- **What to work on**
Provide the entries once more, identical in every word.

- **The data**
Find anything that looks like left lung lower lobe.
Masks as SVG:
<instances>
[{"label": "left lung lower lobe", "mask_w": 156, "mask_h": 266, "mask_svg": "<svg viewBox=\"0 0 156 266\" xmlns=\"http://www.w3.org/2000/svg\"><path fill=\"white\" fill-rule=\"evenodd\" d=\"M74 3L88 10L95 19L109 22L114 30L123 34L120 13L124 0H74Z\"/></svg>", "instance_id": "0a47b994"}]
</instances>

- **Response to the task**
Find anything that looks like left lung lower lobe.
Masks as SVG:
<instances>
[{"label": "left lung lower lobe", "mask_w": 156, "mask_h": 266, "mask_svg": "<svg viewBox=\"0 0 156 266\" xmlns=\"http://www.w3.org/2000/svg\"><path fill=\"white\" fill-rule=\"evenodd\" d=\"M74 3L88 10L95 19L109 22L114 30L123 34L120 13L124 0H74Z\"/></svg>", "instance_id": "0a47b994"}]
</instances>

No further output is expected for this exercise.